Data excerpts:

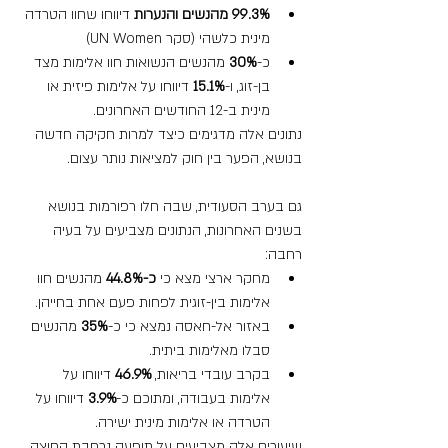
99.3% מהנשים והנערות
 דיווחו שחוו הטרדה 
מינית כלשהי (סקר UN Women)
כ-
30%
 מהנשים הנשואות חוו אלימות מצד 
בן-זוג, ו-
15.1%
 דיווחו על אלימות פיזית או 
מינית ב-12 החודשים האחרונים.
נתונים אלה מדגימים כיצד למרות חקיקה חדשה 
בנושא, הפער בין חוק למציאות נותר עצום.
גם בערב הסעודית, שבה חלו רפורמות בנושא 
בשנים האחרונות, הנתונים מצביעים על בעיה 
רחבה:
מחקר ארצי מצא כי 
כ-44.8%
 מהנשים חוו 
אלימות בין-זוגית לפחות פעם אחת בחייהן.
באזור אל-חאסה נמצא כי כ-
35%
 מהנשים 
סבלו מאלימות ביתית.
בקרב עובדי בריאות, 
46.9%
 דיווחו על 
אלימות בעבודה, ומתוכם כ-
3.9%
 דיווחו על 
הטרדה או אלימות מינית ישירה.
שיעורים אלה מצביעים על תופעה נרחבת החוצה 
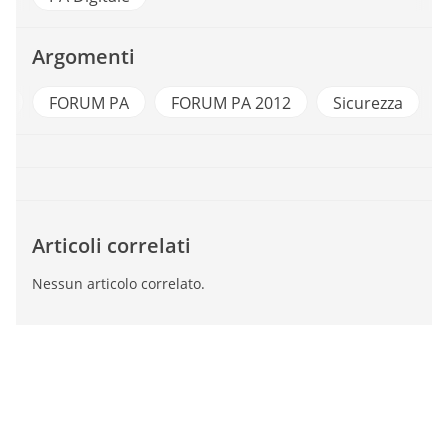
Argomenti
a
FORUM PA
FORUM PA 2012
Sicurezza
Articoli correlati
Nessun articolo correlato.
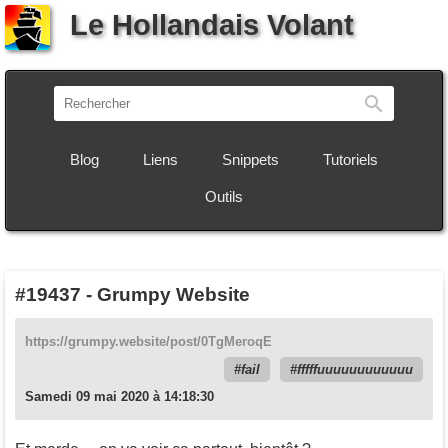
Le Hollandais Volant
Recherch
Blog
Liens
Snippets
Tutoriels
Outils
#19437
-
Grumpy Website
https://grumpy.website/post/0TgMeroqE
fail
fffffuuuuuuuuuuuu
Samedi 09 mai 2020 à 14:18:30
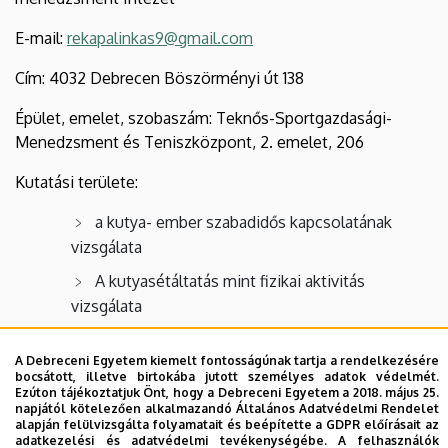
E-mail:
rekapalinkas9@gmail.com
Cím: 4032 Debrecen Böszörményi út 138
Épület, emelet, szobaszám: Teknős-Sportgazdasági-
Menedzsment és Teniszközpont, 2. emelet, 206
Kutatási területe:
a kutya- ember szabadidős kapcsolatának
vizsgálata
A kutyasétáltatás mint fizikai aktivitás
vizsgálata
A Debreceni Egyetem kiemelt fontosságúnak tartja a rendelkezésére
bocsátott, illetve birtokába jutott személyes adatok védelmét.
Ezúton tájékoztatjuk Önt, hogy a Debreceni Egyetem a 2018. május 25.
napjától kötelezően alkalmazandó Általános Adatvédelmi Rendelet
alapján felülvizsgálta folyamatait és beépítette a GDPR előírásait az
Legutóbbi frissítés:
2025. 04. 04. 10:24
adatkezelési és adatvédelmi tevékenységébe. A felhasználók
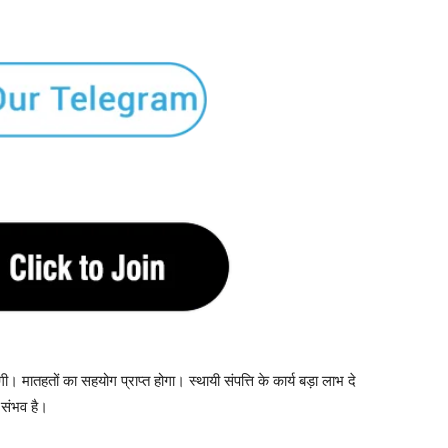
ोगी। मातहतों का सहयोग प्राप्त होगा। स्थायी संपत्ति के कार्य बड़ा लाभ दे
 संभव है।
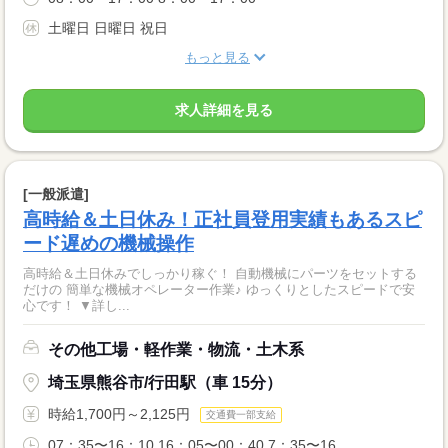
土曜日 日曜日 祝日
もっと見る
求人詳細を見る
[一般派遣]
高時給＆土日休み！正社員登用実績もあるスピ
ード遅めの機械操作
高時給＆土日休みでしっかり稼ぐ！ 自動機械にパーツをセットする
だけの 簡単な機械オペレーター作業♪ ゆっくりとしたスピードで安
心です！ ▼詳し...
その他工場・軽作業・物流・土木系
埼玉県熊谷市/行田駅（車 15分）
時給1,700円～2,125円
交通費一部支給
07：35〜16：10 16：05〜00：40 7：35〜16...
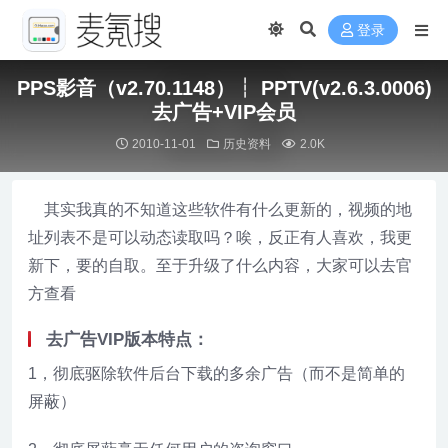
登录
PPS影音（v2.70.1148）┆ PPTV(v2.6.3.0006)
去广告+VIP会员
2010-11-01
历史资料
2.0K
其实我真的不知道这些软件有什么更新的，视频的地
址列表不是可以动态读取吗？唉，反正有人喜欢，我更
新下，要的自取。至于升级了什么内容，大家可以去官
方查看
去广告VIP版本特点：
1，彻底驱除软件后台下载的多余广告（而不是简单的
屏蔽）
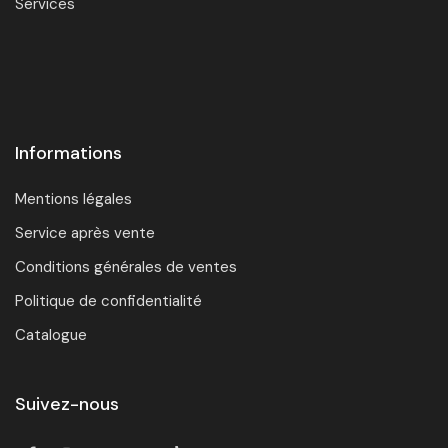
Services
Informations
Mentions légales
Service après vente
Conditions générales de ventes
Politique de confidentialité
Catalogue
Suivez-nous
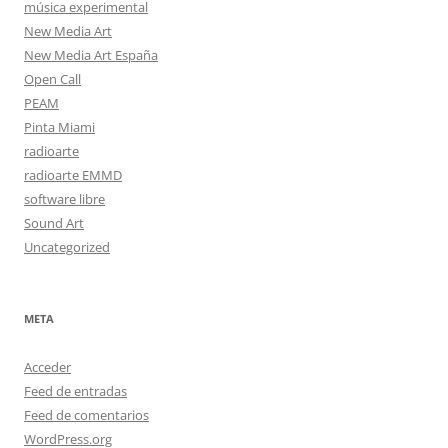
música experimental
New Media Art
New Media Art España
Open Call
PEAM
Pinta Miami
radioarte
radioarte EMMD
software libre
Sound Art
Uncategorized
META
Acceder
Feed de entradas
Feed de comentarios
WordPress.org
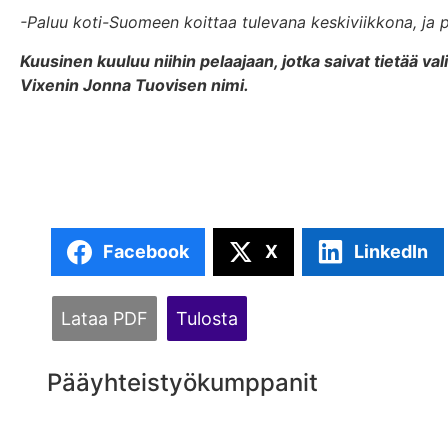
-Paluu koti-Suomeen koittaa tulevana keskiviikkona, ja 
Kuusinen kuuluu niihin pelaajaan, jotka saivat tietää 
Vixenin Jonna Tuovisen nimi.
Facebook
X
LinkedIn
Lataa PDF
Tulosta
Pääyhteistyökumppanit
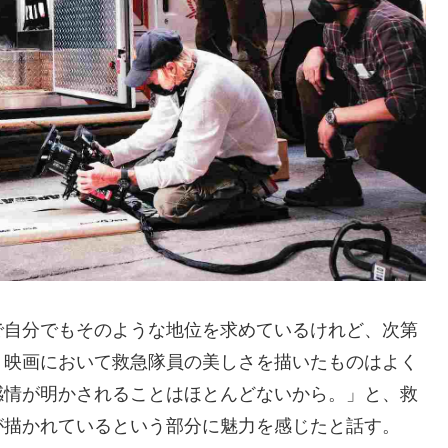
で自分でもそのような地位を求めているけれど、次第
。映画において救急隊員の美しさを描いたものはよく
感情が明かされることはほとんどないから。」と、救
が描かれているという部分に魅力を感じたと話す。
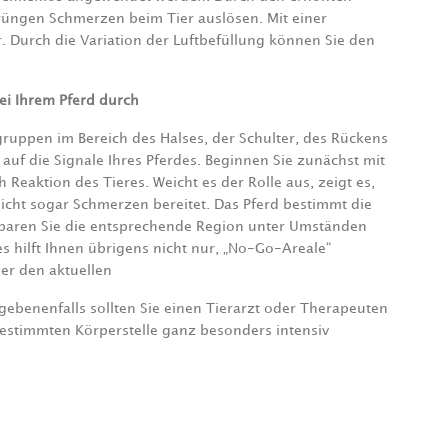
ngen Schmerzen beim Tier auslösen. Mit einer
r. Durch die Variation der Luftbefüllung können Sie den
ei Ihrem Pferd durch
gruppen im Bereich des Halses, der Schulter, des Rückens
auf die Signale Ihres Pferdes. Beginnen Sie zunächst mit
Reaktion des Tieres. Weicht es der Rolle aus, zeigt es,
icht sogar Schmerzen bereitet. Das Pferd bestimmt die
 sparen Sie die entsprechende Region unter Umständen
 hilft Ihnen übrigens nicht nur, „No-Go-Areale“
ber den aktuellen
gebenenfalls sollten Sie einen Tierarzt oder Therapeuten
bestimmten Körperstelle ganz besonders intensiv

How to complete this task: Here the job is to print all the entries above exactly, minus the images.

Exercise output:
99.3% מהנשים והנערות
 דיווחו שחוו הטרדה 
מינית כלשהי (סקר UN Women)
כ-
30%
 מהנשים הנשואות חוו אלימות מצד 
בן-זוג, ו-
15.1%
 דיווחו על אלימות פיזית או 
מינית ב-12 החודשים האחרונים.
נתונים אלה מדגימים כיצד למרות חקיקה חדשה 
בנושא, הפער בין חוק למציאות נותר עצום.
גם בערב הסעודית, שבה חלו רפורמות בנושא 
בשנים האחרונות, הנתונים מצביעים על בעיה 
רחבה:
מחקר ארצי מצא כי 
כ-44.8%
 מהנשים חוו 
אלימות בין-זוגית לפחות פעם אחת בחייהן.
באזור אל-חאסה נמצא כי כ-
35%
 מהנשים 
סבלו מאלימות ביתית.
בקרב עובדי בריאות, 
46.9%
 דיווחו על 
אלימות בעבודה, ומתוכם כ-
3.9%
 דיווחו על 
הטרדה או אלימות מינית ישירה.
שיעורים אלה מצביעים על תופעה נרחבת החוצה 
Argomenti
a
FORUM PA
FORUM PA 2012
Sicurezza
Articoli correlati
Nessun articolo correlato.
Le Hollandais Volant
Recherch
Blog
Liens
Snippets
Tutoriels
Outils
#19437
-
Grumpy Website
https://grumpy.website/post/0TgMeroqE
fail
fffffuuuuuuuuuuuu
Samedi 09 mai 2020 à 14:18:30
E-mail:
rekapalinkas9@gmail.com
Cím: 4032 Debrecen Böszörményi út 138
Épület, emelet, szobaszám: Teknős-Sportgazdasági-
Menedzsment és Teniszközpont, 2. emelet, 206
Kutatási területe:
a kutya- ember szabadidős kapcsolatának
vizsgálata
A kutyasétáltatás mint fizikai aktivitás
vizsgálata
A Debreceni Egyetem kiemelt fontosságúnak tartja a rendelkezésére
bocsátott, illetve birtokába jutott személyes adatok védelmét.
Ezúton tájékoztatjuk Önt, hogy a Debreceni Egyetem a 2018. május 25.
napjától kötelezően alkalmazandó Általános Adatvédelmi Rendelet
alapján felülvizsgálta folyamatait és beépítette a GDPR előírásait az
Legutóbbi frissítés:
2025. 04. 04. 10:24
adatkezelési és adatvédelmi tevékenységébe. A felhasználók
ोगी। मातहतों का सहयोग प्राप्त होगा। स्थायी संपत्ति के कार्य बड़ा लाभ दे
 संभव है।
土曜日 日曜日 祝日
もっと見る
求人詳細を見る
[一般派遣]
高時給＆土日休み！正社員登用実績もあるスピ
ード遅めの機械操作
高時給＆土日休みでしっかり稼ぐ！ 自動機械にパーツをセットする
だけの 簡単な機械オペレーター作業♪ ゆっくりとしたスピードで安
心です！ ▼詳し...
その他工場・軽作業・物流・土木系
埼玉県熊谷市/行田駅（車 15分）
時給1,700円～2,125円
交通費一部支給
07：35〜16：10 16：05〜00：40 7：35〜16...
登录
PPS影音（v2.70.1148）┆ PPTV(v2.6.3.0006)
去广告+VIP会员
2010-11-01
历史资料
2.0K
其实我真的不知道这些软件有什么更新的，视频的地
址列表不是可以动态读取吗？唉，反正有人喜欢，我更
新下，要的自取。至于升级了什么内容，大家可以去官
方查看
去广告VIP版本特点：
1，彻底驱除软件后台下载的多余广告（而不是简单的
屏蔽）
Services
Informations
Mentions légales
Service après vente
Conditions générales de ventes
Politique de confidentialité
Catalogue
Suivez-nous
música experimental
New Media Art
New Media Art España
Open Call
PEAM
Pinta Miami
radioarte
radioarte EMMD
software libre
Sound Art
Uncategorized
META
Acceder
Feed de entradas
Feed de comentarios
WordPress.org
-Paluu koti-Suomeen koittaa tulevana keskiviikkona, ja 
Kuusinen kuuluu niihin pelaajaan, jotka saivat tietää 
Vixenin Jonna Tuovisen nimi.
Facebook
X
LinkedIn
Lataa PDF
Tulosta
Pääyhteistyökumppanit
で自分でもそのような地位を求めているけれど、次第
。映画において救急隊員の美しさを描いたものはよく
感情が明かされることはほとんどないから。」と、救
が描かれているという部分に魅力を感じたと話す。
ngen Schmerzen beim Tier auslösen. Mit einer
r. Durch die Variation der Luftbefüllung können Sie den
ei Ihrem Pferd durch
gruppen im Bereich des Halses, der Schulter, des Rückens
auf die Signale Ihres Pferdes. Beginnen Sie zunächst mit
Reaktion des Tieres. Weicht es der Rolle aus, zeigt es,
icht sogar Schmerzen bereitet. Das Pferd bestimmt die
 sparen Sie die entsprechende Region unter Umständen
 hilft Ihnen übrigens nicht nur, „No-Go-Areale“
ber den aktuellen
gebenenfalls sollten Sie einen Tierarzt oder Therapeuten
bestimmten Körperstelle ganz besonders intensiv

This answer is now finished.